[Extracted page text data]
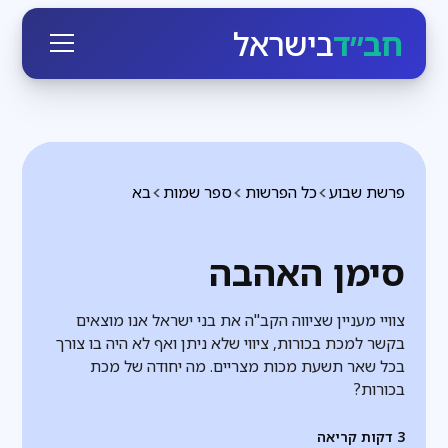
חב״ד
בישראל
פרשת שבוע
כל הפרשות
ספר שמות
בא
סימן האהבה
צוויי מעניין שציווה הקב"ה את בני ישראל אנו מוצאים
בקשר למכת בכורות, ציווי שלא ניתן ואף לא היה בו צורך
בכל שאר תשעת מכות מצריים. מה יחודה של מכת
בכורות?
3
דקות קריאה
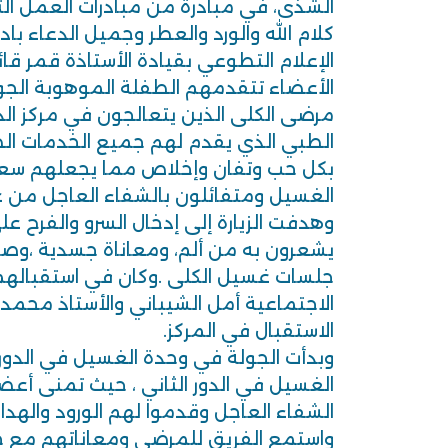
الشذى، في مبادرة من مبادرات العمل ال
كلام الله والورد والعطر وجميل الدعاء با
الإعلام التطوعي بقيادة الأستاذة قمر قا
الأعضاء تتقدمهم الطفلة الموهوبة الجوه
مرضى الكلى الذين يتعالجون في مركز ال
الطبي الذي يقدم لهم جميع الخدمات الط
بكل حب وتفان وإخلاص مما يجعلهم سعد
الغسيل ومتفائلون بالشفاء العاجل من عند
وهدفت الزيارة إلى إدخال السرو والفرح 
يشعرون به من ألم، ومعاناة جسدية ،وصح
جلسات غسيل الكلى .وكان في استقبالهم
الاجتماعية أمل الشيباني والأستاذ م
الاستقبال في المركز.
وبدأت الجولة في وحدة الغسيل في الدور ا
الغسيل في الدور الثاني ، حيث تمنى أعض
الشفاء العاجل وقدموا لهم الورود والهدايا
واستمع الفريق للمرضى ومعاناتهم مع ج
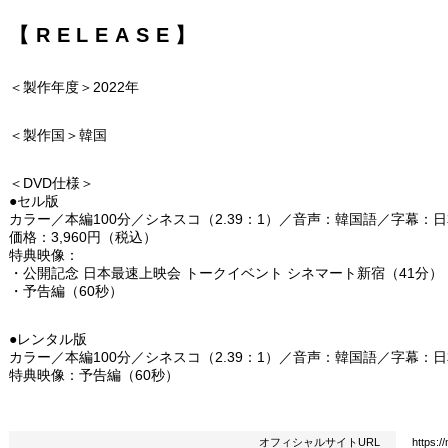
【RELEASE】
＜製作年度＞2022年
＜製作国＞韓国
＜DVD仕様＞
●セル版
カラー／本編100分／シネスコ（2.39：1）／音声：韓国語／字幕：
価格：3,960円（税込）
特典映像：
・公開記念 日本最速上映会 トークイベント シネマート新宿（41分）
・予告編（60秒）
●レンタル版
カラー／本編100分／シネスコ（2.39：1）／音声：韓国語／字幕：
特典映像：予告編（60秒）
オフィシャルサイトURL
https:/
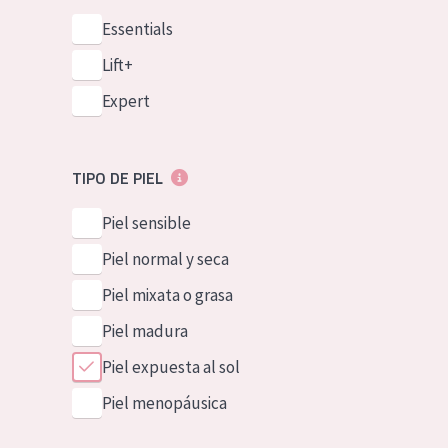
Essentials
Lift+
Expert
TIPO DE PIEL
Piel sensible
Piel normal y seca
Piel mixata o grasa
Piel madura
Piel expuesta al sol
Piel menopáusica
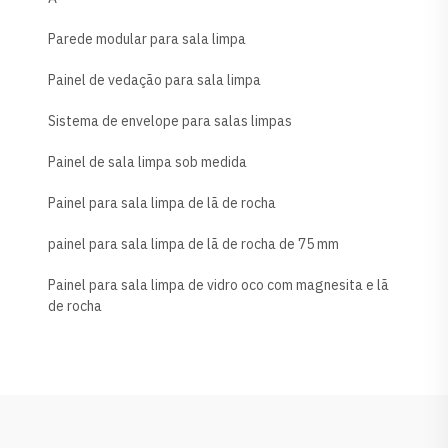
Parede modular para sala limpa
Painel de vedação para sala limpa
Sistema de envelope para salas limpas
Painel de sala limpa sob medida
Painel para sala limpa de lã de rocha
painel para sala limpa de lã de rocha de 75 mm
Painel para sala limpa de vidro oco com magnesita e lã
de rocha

==

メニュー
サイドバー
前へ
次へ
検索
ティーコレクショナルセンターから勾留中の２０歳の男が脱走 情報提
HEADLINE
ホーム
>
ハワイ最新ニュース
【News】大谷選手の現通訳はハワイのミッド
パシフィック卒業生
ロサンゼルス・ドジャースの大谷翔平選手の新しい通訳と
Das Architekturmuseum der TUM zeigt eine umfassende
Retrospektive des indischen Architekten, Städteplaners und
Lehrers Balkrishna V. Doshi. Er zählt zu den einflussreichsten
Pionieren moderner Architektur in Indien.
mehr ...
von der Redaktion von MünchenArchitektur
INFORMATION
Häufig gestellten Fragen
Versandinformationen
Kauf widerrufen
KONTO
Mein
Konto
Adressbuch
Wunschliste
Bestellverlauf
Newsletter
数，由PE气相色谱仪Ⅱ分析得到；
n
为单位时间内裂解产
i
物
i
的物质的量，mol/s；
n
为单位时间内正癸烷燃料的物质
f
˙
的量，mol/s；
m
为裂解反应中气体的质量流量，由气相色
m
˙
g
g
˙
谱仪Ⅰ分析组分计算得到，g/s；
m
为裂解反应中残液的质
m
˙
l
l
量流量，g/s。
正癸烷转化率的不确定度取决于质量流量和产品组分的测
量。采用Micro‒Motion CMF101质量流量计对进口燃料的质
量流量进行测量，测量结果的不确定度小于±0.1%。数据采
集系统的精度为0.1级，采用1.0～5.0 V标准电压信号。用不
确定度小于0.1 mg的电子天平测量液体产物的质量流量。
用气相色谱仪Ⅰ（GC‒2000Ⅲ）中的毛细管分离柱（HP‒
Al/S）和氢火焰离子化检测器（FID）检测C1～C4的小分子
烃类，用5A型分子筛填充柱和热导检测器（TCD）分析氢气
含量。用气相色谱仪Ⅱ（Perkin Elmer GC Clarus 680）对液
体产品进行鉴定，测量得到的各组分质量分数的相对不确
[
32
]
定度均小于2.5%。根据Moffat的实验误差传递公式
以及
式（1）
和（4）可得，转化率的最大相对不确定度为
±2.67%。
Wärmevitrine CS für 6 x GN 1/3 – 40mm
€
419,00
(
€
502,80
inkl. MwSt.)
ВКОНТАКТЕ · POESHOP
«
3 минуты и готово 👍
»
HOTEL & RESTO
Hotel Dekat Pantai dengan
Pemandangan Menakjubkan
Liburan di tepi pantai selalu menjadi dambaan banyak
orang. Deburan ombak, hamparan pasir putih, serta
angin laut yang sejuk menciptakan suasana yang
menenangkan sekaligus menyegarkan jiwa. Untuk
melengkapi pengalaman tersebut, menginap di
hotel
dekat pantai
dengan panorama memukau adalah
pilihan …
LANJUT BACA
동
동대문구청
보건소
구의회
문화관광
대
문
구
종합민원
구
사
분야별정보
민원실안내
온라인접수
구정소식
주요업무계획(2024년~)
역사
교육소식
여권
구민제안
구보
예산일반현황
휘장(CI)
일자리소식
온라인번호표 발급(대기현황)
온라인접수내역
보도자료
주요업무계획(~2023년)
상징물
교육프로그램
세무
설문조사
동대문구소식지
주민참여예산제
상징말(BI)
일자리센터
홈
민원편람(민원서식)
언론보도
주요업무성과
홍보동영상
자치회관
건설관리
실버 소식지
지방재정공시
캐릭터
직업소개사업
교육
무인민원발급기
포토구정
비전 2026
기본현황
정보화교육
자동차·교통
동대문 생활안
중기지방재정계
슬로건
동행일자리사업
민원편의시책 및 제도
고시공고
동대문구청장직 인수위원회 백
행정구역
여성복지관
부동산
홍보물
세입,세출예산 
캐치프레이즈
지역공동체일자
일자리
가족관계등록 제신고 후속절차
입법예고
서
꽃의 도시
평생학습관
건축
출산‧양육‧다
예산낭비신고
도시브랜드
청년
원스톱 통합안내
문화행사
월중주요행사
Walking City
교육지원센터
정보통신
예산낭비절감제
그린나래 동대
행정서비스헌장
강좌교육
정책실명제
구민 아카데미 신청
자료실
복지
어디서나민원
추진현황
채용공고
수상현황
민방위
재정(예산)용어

* * *

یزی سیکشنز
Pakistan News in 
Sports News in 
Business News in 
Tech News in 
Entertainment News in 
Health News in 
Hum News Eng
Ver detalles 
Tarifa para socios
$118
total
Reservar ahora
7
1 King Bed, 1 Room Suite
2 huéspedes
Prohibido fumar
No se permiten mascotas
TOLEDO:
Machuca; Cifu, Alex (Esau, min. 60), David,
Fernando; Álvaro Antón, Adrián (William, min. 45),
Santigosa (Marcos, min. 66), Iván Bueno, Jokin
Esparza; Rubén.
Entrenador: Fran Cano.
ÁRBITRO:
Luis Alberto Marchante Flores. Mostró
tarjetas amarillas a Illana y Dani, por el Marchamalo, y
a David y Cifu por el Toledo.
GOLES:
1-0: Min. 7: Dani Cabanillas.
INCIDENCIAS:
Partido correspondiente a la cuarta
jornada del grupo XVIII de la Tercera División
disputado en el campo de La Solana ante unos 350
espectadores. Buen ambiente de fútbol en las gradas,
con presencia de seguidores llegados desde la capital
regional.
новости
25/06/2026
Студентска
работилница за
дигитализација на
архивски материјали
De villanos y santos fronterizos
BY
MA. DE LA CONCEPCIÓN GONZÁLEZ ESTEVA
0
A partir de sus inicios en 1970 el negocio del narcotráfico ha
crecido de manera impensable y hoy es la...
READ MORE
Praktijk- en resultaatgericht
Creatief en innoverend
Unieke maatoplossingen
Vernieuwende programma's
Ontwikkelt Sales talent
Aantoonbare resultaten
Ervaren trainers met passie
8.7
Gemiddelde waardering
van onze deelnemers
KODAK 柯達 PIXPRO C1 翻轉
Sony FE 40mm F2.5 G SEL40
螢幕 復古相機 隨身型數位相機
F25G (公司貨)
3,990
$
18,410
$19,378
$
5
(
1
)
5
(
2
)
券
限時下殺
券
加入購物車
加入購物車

What needs to be done
From the data above, say how many lines include "rocha", and write nothing but the number.

Answer to this exercise
3